BANCA - Rassegna Stampa
mercoledì, 21 dicembre 2016
mercoledì, 21 dicembre 2016
Monte dei Paschi di Siena poised for state bailout
Monte dei Paschi di Siena is to be rescued by the Italian state using a new €20bn bailout package, as a last-gasp private sector rescue plan for the world’s oldest bank looked set to fail, forcing losses on bondholders.
The government rescue, which had long been resisted in Rome, is designed to draw a line under the slow-burn crisis in Italian banking that has alarmed investors and become the main source of concern for European financial regulators.
The woes of Italy’s banking sector have also spilled over into the political sphere, contributing to the government’s defeat in this month’s constitutional referendum.
A private €5bn recapitalisation plan led by JPMorgan collapsed on Wednesday after MPS failed to find an anchor investor, a crucial plank of the deal, said four people close to the dossier.
With MPS also failing to raise sufficient money from a debt-for-equity offer — another part of the private sector rescue — by a deadline of Wednesday, the government is expected to inject capital, taking its stake in the bank much above the current 4 per cent. Rome could even take a majority stake, according to people close to the bank.
Bankers said the debt-for-equity swap was on track to raise €1.7bn, far short of the overall amount needed.
The state funds to rescue the bank would come from a €20bn package approved by both houses of parliament on Wednesday that could be used to bail out several of the country’s most fragile banks.
Shares in MPS were suspended on Wednesday morning after the bank, Italy’s third-largest lender by assets, warned that its liquidity levels were deteriorating rapidly. People close to the bank said small and midsized companies had been pulling deposits.
Speaking in parliament on Wednesday, Pier Carlo Padoan, Italy’s finance minister, said government-backed recapitalisation would be conditional on the willingness of banks to put forth restructuring plans allowing them “to travel on their own legs, be profitable, and finance the economy”.
Mr Padoan insisted that apart from a few “critical” situations, Italy’s banking system was “solid and healthy”. He vowed to “minimise, if not erase” any impact of the public intervention on the savings of ordinary citizens.
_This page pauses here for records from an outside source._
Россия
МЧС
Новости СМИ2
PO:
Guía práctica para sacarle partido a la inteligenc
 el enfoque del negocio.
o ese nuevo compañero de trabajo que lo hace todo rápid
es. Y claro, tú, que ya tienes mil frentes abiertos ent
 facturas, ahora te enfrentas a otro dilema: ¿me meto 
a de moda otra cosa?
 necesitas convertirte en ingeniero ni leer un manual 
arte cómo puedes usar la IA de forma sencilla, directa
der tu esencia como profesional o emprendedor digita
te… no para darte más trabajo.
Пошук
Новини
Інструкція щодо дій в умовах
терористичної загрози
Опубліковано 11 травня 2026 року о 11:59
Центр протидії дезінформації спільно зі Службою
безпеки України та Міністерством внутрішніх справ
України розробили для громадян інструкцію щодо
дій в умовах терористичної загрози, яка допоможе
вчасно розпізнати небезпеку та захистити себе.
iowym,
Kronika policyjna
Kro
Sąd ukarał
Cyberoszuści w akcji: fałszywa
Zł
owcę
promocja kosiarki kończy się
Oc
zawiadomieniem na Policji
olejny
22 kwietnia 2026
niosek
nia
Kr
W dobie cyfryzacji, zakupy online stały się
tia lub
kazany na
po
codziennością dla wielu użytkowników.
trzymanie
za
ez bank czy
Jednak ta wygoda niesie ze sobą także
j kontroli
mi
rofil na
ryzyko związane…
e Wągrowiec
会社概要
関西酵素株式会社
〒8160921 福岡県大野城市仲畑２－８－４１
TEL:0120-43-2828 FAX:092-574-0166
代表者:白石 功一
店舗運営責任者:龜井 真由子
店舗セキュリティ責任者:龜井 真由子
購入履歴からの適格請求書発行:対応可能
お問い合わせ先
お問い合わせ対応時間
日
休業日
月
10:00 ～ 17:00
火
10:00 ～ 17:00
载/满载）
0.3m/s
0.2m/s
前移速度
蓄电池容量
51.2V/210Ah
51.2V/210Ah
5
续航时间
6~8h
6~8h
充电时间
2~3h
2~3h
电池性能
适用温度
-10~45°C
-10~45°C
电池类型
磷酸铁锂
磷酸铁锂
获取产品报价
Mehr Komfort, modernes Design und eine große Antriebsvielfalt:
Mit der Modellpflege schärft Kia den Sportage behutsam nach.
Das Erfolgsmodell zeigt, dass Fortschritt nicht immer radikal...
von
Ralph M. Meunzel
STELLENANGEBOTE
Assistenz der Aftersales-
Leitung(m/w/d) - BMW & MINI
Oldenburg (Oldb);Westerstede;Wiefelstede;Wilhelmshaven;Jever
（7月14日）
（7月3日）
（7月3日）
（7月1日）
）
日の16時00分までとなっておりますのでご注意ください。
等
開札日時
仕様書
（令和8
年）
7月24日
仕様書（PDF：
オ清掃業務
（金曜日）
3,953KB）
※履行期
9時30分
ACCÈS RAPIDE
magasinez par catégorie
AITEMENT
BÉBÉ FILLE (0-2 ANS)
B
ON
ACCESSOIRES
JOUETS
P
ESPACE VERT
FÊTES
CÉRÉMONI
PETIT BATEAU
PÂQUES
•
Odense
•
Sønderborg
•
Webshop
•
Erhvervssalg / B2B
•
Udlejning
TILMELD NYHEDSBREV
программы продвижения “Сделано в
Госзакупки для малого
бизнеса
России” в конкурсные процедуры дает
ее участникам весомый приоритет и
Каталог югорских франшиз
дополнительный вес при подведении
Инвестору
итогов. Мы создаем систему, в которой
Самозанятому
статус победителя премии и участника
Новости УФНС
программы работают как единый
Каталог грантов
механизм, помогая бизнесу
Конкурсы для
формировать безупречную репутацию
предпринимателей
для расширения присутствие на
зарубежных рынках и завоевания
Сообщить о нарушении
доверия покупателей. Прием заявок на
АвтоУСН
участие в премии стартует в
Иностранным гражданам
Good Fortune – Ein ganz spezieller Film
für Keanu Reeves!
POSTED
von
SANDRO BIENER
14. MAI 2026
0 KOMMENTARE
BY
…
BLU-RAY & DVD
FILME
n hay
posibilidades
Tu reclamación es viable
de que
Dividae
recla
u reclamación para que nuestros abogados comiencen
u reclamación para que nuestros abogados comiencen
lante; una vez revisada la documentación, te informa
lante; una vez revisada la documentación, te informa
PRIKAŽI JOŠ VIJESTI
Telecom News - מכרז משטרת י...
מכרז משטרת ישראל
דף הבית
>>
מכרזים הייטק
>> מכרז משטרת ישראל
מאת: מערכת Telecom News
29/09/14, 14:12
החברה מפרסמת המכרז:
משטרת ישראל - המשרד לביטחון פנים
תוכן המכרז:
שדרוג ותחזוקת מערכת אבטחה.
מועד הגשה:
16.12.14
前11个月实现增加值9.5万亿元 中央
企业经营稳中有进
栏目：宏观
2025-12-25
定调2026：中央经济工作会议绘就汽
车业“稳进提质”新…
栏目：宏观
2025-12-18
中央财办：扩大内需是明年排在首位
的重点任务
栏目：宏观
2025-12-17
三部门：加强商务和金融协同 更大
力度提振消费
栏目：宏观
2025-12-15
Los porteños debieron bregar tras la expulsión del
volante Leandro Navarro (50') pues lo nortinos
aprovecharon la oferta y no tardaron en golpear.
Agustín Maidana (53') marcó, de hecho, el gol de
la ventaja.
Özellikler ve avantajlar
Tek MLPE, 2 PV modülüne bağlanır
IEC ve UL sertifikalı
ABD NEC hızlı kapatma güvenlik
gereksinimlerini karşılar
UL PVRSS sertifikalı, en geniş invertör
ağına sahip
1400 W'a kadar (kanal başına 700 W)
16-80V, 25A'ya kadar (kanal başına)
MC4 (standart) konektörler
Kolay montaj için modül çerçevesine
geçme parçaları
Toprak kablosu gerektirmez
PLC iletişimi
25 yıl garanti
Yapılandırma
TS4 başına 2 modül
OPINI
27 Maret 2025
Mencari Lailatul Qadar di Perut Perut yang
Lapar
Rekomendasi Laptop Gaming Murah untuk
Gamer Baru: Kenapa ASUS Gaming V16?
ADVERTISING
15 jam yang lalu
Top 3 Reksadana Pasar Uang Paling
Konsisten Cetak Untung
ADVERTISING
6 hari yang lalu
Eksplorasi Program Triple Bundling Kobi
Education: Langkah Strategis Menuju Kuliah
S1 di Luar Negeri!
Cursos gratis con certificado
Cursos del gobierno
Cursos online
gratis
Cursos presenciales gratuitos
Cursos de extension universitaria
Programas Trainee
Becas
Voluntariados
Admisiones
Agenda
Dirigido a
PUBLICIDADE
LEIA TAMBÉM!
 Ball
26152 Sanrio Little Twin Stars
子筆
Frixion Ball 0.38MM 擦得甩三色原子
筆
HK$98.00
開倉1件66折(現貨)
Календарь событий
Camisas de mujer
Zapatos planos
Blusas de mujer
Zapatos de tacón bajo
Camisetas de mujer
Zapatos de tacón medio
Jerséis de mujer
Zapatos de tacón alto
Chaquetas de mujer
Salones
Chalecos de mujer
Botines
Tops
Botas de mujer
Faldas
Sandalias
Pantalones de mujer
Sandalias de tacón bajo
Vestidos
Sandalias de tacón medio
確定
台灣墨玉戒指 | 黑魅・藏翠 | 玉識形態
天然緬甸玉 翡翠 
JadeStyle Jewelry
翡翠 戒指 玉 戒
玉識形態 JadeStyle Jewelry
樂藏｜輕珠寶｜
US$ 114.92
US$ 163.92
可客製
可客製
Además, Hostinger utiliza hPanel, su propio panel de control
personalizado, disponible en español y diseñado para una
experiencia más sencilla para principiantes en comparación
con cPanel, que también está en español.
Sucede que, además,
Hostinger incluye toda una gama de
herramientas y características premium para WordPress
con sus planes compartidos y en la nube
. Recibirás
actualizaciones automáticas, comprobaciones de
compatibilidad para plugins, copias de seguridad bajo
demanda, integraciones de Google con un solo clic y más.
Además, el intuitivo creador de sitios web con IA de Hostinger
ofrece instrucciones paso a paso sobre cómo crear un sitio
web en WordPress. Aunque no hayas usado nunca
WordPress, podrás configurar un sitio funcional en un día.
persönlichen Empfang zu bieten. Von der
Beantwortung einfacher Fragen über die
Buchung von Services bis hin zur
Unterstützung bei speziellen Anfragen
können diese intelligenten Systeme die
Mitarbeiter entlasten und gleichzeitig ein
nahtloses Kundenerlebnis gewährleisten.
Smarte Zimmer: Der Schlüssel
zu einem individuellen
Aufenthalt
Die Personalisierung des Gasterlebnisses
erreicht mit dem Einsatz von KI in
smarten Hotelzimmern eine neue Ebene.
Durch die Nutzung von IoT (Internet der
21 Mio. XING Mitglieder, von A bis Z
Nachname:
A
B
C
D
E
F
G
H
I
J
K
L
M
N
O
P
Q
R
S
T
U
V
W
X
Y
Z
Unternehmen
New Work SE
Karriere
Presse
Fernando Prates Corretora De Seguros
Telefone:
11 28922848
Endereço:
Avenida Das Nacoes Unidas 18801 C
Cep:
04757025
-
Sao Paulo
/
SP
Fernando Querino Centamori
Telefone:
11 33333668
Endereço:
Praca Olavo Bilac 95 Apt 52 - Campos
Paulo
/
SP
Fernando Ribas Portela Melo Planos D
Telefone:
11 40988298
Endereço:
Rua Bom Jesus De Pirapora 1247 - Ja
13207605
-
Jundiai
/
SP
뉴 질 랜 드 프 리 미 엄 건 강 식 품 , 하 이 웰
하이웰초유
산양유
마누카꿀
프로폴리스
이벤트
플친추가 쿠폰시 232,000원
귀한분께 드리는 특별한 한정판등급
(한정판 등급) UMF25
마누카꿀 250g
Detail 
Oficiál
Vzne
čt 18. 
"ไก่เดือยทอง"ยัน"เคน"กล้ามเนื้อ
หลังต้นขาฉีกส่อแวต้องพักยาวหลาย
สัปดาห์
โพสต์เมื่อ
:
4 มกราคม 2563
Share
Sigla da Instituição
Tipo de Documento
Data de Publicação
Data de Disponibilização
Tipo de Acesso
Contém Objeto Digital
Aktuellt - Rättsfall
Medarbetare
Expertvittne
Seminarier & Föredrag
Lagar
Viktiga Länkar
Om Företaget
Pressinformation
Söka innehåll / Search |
MPS shares have fallen 86 per cent in the past year, while Italian banks on average have halved in value. Italy is readying to pump more funds into other midsized banks in Veneto and Genoa in need of capital amid expectations they will also fail to find private support.
The state rescue caps a dramatic decade-old collapse in the fortunes of MPS, a lender founded in 1472 to support Tuscan farmers which became a crucial seat of power in Italy with ties to the country’s political left.
But its fortunes have declined since the ill-timed €9bn cash acquisition of its local rival Banca Antonveneta on the cusp of the financial crisis.
Rome and Brussels have been in talks on ways to structure the bailout of the bank in a way that compensation could be offered to an estimated 40,000 retail holders of junior debt which may suffer losses based on new EU rules.
A sale of €28bn in bad loans demanded by regulators is also in doubt and may need to be renegotiated, said two people involved.
MPS, which has already burnt through €8bn in new capital since the financial crisis, is expected to receive the state funds under a “precautionary recapitalisation” agreed with EU regulators under its new banking rules.
Support for the bank bailout bill was led by Italy’s ruling centre-left Democratic party, but members of the centre-right opposition also agreed to vote in favour after Silvio Berlusconi, the leader of Forza Italia, announced his backing.
The Five Star Movement, the main anti-establishment opposition party led by comedian Beppe Grillo, opposed the measure, calling for a full nationalisation of struggling banks.
A backlash against a taxpayer-funded bailout of Italy’s weakest lenders has already begun. Codacons, a consumer lobby group, estimated €20bn ploughed into Italy’s failing lenders would cost each Italian family €833.